Nach den Verhandlungen sagte der Präsident des Europäischen Rates, Charles Michel, dass die Priorität darin bestehe, „die Diskussionen über den künftigen Friedensvertrag voranzutreiben und die eigentlichen Konfliktursachen anzugehen“.

Brüssel war Gastgeber des armenischen Premierministers Nikol Pashinyan und des aserbaidschanischen Präsidenten Ilham Aliyev zu Gesprächen darüber, wie künftige Zusammenstöße mit Russland vermieden werden können | François Walschaerts/AFP über Getty Images

Aber die EU hat natürlich kein Militär, um den Frieden zu wahren.

Gleichzeitig wendet sich der Westen zunehmend an Aserbaidschan für Energie, da es um die Abkehr von russischen fossilen Brennstoffen kämpft.

Bei einem Besuch in Baku im vergangenen Monat unterzeichnete die Präsidentin der Europäischen Kommission, Ursula von der Leyen, eine Absichtserklärung mit Aliyev im Rahmen der Bemühungen, Zugang zu den riesigen Erdgasreserven des Landes zu erhalten und dazu beizutragen, die reduzierten Lieferungen Europas aus Russland zu decken.

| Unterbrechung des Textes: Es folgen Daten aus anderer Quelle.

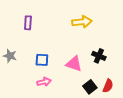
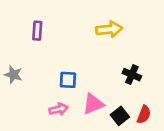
blue square: (42, 60) -> (68, 80), moved
pink triangle: (74, 64) -> (93, 104), moved, turned -42

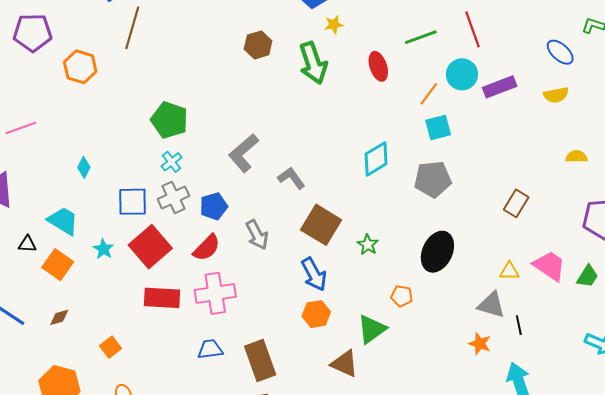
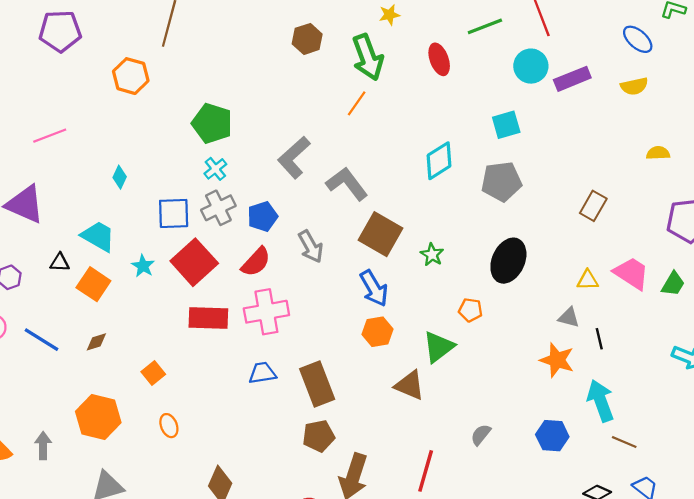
orange hexagon: (80, 67) -> (131, 76), moved
orange line: (429, 94) -> (357, 103), moved
gray L-shape: (291, 178) -> (347, 184), size x1.4
gray triangle: (491, 305) -> (569, 317), size x0.7
orange star: (480, 344) -> (557, 360), size x1.4

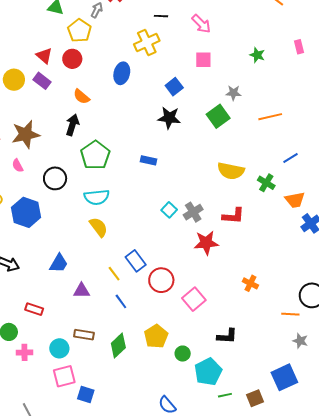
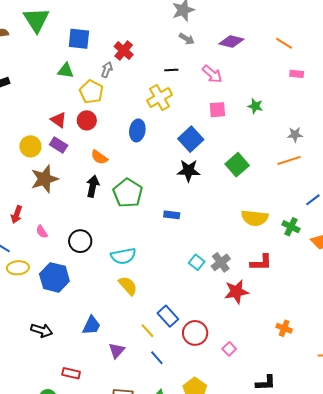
pink rectangle: (299, 47) -> (297, 74), moved, turned -64
green star: (257, 55) -> (255, 106), moved
blue square: (174, 87) -> (191, 139), size x1.4
gray star: (233, 93) -> (295, 135), moved
brown star: (26, 134) -> (44, 179), moved
green pentagon: (95, 155) -> (128, 193), moved
purple triangle: (82, 291) -> (117, 351), turned -42
pink square: (194, 299) -> (229, 349), size x0.6

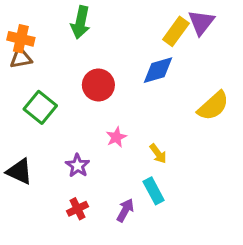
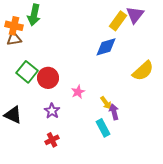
green arrow: (80, 22) -> (34, 15), moved
red circle: (98, 85) -> (48, 78), moved
purple arrow: (125, 210) -> (114, 112), moved, turned -42

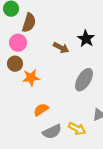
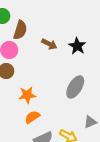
brown arrow: (61, 48) -> (49, 44), moved
orange star: (31, 78) -> (27, 95), moved

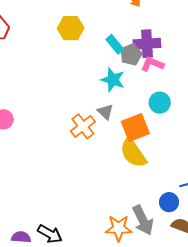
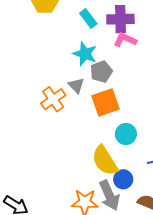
gray pentagon: (131, 55) -> (101, 72), moved
cyan circle: (160, 103) -> (126, 134), moved
yellow semicircle: (133, 153) -> (105, 161), moved
blue circle: (169, 202) -> (123, 179), moved

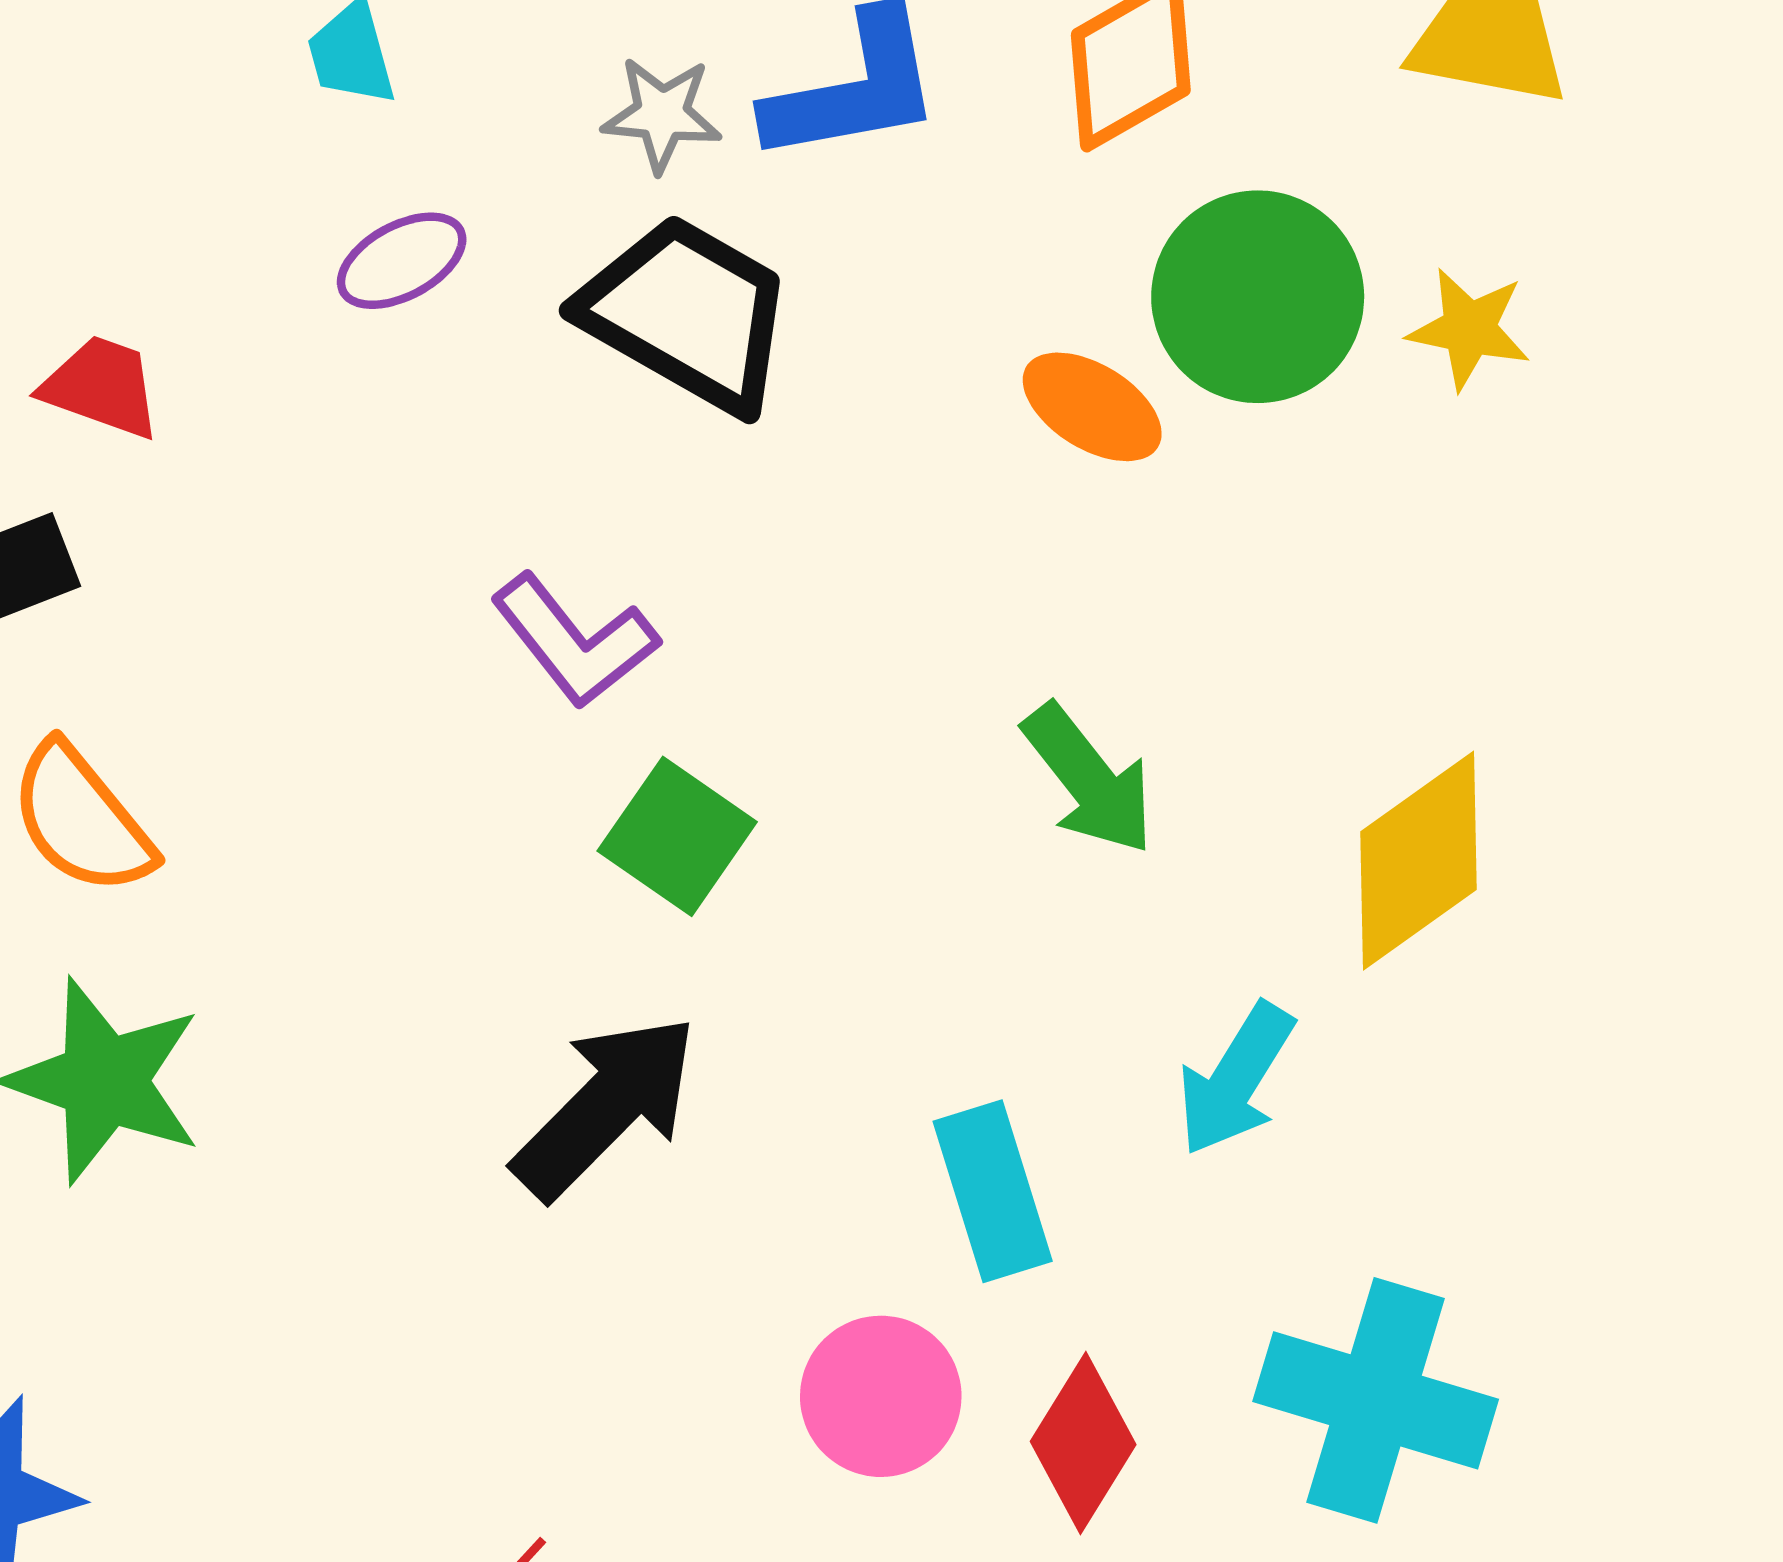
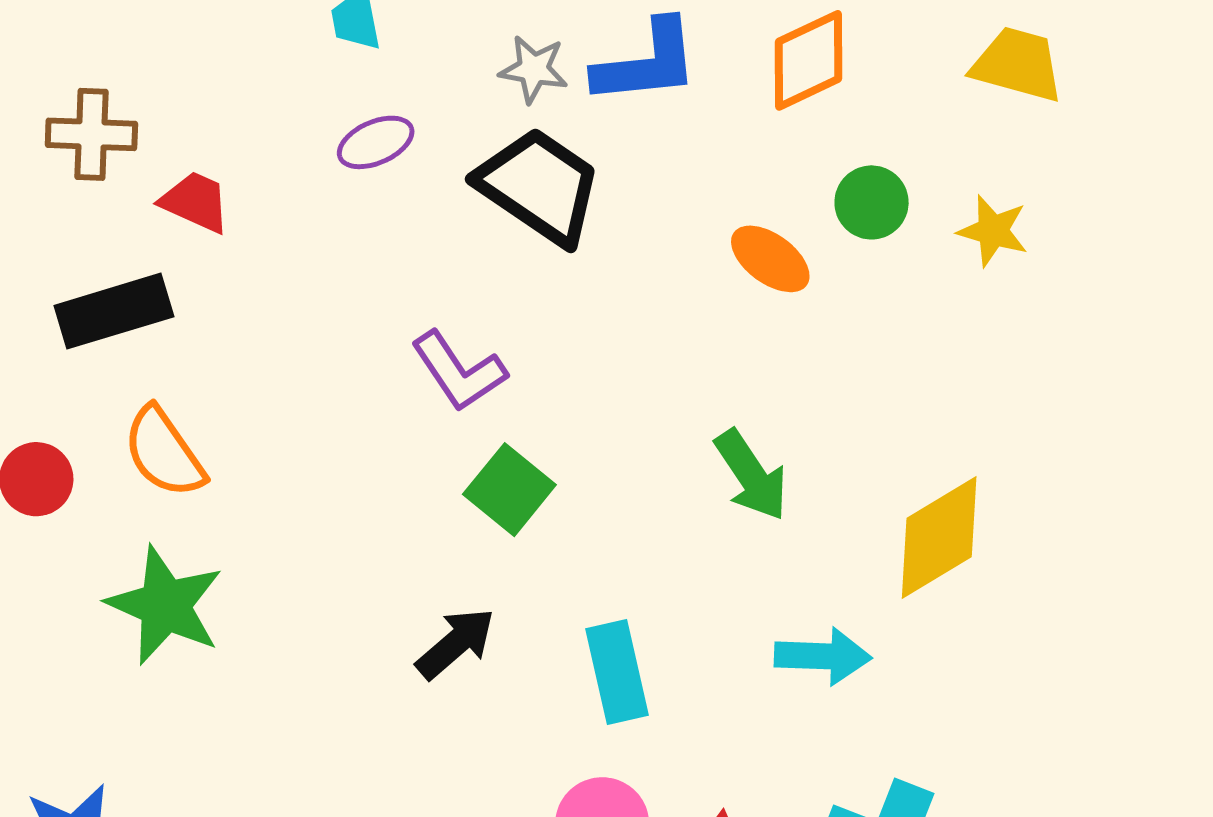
green circle: (1258, 297) -> (872, 202), size x0.6
cyan arrow: (1235, 1079) -> (823, 656), turned -124
black arrow: (606, 1107) -> (456, 643), size x0.7
cyan rectangle: (993, 1191) -> (617, 672), moved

Vor der Einigung wies Stepanakert auf die frühere Verurteilung Aserbaidschans durch die EU wegen „einer Politik der Auslöschung und Leugnung des armenischen Kulturerbes in und um Berg-Karabach“ hin und forderte sie auf, auf Bestimmungen in der Einigung zu bestehen, die zur Aufrechterhaltung des Status beitragen würden Quo. Eine solche Formulierung wurde jedoch letztlich nicht aufgenommen.

In einer Erklärung vom Mittwoch sagte Toivo Klaar, der EU-Sonderbeauftragte für den Südkaukasus, der Block sei „fest entschlossen, sein Engagement im Friedensprozess zu vertiefen“ und dabei zu helfen, „das Ende der jahrzehntelangen Auseinandersetzungen umzublättern“.

Aber in den Ausläufern von Berg-Karabach fühlt sich ein solches diplomatisches Gespräch vor dem Hintergrund eines sich anbahnenden Konflikts weit weg an.